Я глянула в эти самые красивые в мире, самые удивительные серые с рыжими крапинками глаза и поняла, что она хотела услышать, и повторила:
- Я помнила тебя все эти годы каждый день. Я пыталась вылечиться от этой чумы, порвала и выкинула письма, все пыталась забыть тебя. У меня это почти получилось, я забыла твое лицо, забыла день рождения, год встречи, я стерла тебя из своей памяти. Но я помнила память о тебе. И ничего не могла с этим поделать. А ты? Ты помнила меня?
Она выпустила мое лицо и ткнулась головой в подушку.
- Ну почему, ты тогда не сказала мне ничего, - услышала я глухой голос у себя возле уха, - Столько лет… Столько лет без тебя, - я замерла, - Годы прошли без тебя. Лучшие годы. А могли быть годы с тобой. Ты знаешь хоть, сколько мне лет?
- Я... помню... что ты старше меня.
- Ххха - помню, - горько усмехнулась она, - Тут и помнить не надо, достаточно взглянуть на меня. Ну почему ты тогда промолчала?! Почему?
Я обняла ее за плечи, мы перекатились по разложенному дивану. Я оказалась сверху. Ее глаза были закрыты, из-под ресниц проступала влага. Я нежно целовала ее глаза, пытаясь губами промокнуть слезы, высушить эти соленые дорожки сбегающие из уголков глаз по вискам. Я осторожно убрала волосы с ее лба, гладила эти навсегда залегшие морщинки на переносице, расчесывала пряди волос, пропуская их сквозь пальцы. В темно-русых волосах, действительно, серебрились тонкой паутинкой седина. Она была старше меня на шесть лет.
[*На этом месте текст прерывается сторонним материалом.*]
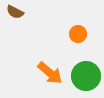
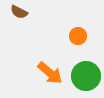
brown semicircle: moved 4 px right
orange circle: moved 2 px down
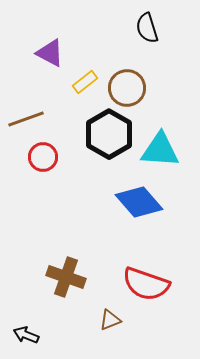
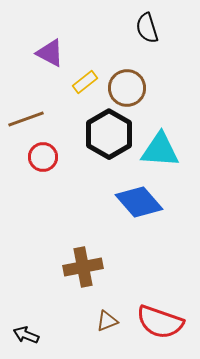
brown cross: moved 17 px right, 10 px up; rotated 30 degrees counterclockwise
red semicircle: moved 14 px right, 38 px down
brown triangle: moved 3 px left, 1 px down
- Я тебе один умный вещ скажу, - прошептала я ей на ухо, - Только ты не обижайся, ладно?
Она распахнула глаза, вопросительно глянув на меня.
- Я была непроходимой дурой тогда. Мне ведь было всего девятнадцать лет. Никакого опыта любви. Самое сильное за все детство и отрочество чувство - к учительнице литературы, - ее брови изумленно приподнялись.
- Да-да. К учительнице литературы. У нее были замечательные фиалковые глаза, когда она читала Маяковского. Это было весной. В окна лились потоки солнца, она стояла у окна, и читала классу "Облако в штанах" Маяковского. Я уже читала его раньше и, сжавшись, ждала, как она прочитает строчки с бранным словом - проститутка. Для меня это было бы крахом жизни, выговорить такое слово вслух. Я слушала, замерев, неужели она произнесет его? Господи, какой же это был класс? И вот она его произнесла - "Он выбрасывается, как голая проститутка из горящего публичного дома!" И я вдруг увидела, что у нее фиолетовые глаза. Весь остаток школьных лет я провела в мечтах совершить подвиг во славу ее. А она отчаянно ставила мне двойки, за ненаписанные сочинения. Терпеть не могла писать сочинения на заданную тему.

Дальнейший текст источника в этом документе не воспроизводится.